Armenia’s defense minister Arshak Karapetyan told visiting OCST secretary, Stanislav Zas, a Belarusian, that Yerevan had expected his visit much earlier and that Armenia remains unsatisfied with the failure of his organization to support Yerevan during the fighting (ng.ru/cis/2021-08-10/5_8221_armenia.html).
Yerevan has long argued that the OCST should have intervened to help Armenia against Azerbaijan and argues now that Azerbaijan’s actions in recent weeks, including expanded cooperation with Turkey and the construction of roads allowing Baku to move forces around more quickly, mean that the Organization should back Armenia more clearly now.
By advancing this argument now and by reminding Moscow that Yerevan will be in the chair of the OCST after next month, the Armenian government and its allies in the unrecognized Armenian exclave in Qarabagh which Russian forces are currently guarding, has two clear implications.

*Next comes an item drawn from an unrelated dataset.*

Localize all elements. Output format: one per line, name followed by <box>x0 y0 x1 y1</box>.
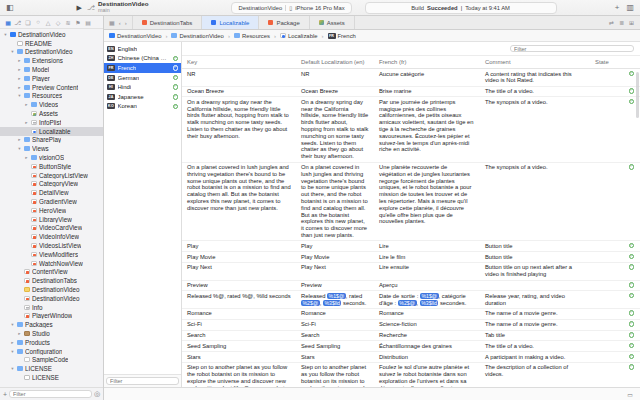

On the one hand, it suggests that the conflict that had arisen between Yerevan and the OCST over an earlier Armenian chairman has been overcome at least in part, even if Armenia is not about to forget that or the failure of the grouping to support it.
And on the other, it means that Yerevan can be counted on to use its position in the OCST to press for a change in that body’s approach to the conflict and that Moscow could use such efforts there to expand its military and border guard presence in the region.
Even the possibility of these developments is likely to exacerbate tensions not only between Yerevan and Baku but between Baku and Moscow given that the Azerbaijanis will want reassurance that the OCST is not changing course, even though its failure to do so will increase tensions between Moscow and Yerevan.
In short, the next two months promise to see an increase in tensions in the region, although the axes of those tensions will depend on how each of the players there and their supporters further afield respond.